The Wolfe Tones have said they want Kylie Minogue to join in chanting “ooh ah up the ‘Ra” at their upcoming Electric Picnic gig.

The Irish folk band is set to perform at the festival’s Main Stage on Sunday following their record breaking crowd at the Electric Arena last year.

Lead singer Brian Warfield told the Irish Mirror he would like to hear the festival’s headliner Kylie Minogue singing the band’s controversial song, Celtic Symphony.

“I believe it’s gonna be a huge crowd and we’re on the main stage before Kylie, maybe we’ll get Kylie to sing “ooh ah” with us!” he said.

Organiser of Electric Picnic Melvin Benn told reporters on Tuesday he was astounded by the crowd commanded by the band at last year’s festival.

“I was pretty surprised,” he said. He has been a long term fan of the band and usually watched them in pubs in London.

“I literally have been a fan since very early days. The idea that they could play to that amount of people was off the scale.”

Last year, he was taken aback by the large following among the younger cohort.

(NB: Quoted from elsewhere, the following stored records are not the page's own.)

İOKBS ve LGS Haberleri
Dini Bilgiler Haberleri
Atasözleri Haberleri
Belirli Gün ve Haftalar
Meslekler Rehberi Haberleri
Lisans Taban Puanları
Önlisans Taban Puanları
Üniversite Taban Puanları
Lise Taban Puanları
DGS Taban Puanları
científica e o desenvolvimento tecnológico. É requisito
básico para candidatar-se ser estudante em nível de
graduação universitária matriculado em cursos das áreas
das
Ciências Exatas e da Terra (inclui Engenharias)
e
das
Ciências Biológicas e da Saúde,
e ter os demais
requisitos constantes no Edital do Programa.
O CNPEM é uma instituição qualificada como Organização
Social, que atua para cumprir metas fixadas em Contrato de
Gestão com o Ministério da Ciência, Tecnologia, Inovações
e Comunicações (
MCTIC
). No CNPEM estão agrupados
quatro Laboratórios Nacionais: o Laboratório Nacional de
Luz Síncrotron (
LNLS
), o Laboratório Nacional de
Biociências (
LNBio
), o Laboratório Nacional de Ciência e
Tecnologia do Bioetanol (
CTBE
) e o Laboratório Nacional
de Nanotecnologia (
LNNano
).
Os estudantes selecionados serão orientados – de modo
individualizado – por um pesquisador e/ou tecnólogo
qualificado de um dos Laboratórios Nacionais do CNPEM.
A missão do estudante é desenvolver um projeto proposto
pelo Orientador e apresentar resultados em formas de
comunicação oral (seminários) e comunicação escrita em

Mr Benn said: “They knew the words better than I ever could.”

It comes as the band defended “up the ‘Ra” chanting during the Olympic homecoming in Dublin.

A live BBC NI broadcast from the Team Ireland homecoming in Dublin on Monday had to be cut short after children in the background were heard chanting: “ooh ah up the ‘Ra”.

During a BBC Newsline report on the Olympians returning from the Paris 2024 Games, reporter Aoife Moore had to stop as she said she couldn’t hear anything, and the broadcast was diverted back to the studio in Belfast.

TUV politician David Clarke wrote a letter to the Olympic Federation of Ireland to express “shock” over the incident.

He said he was “shocked and appalled” when he saw the clip and sent a letter highlighting the issue to President of the Olympic Federation of Ireland, Sarah Keane and the Director of BBC Northern Ireland, Adam Smyth.

“I was shocked and appalled when the children suddenly took up a chant of “ooh ah up the ’Ra” which prompted a swift end to the live broadcast.”

But responding, Warfield said he doesn’t understand the upset.

“We’ve been saying it for years, and singing it for years, let the people sing. If they want to sing a song, let them sing it,” he said.

“I don’t think anybody should object. It’s stupid to object to a song. If the kids like singing it, you know, could be anybody, could be Taylor Swift or anybody.”

He added: “That’s been going on for years, not only now.”

He said there were plenty of young people singing the song during west Belfast’s Féile an Phobail.

“We were up in the Féile there for two nights up in Belfast, we had probably 38,000 people there over the two nights and by God, what a reaction.”

“You can sing “up the Ra” but that’s what it is, it’s a Celtic football song at the end of the day. They pick out one line as usual, you know the story, it is more or less to demonise the song or the Wolfe Tones.”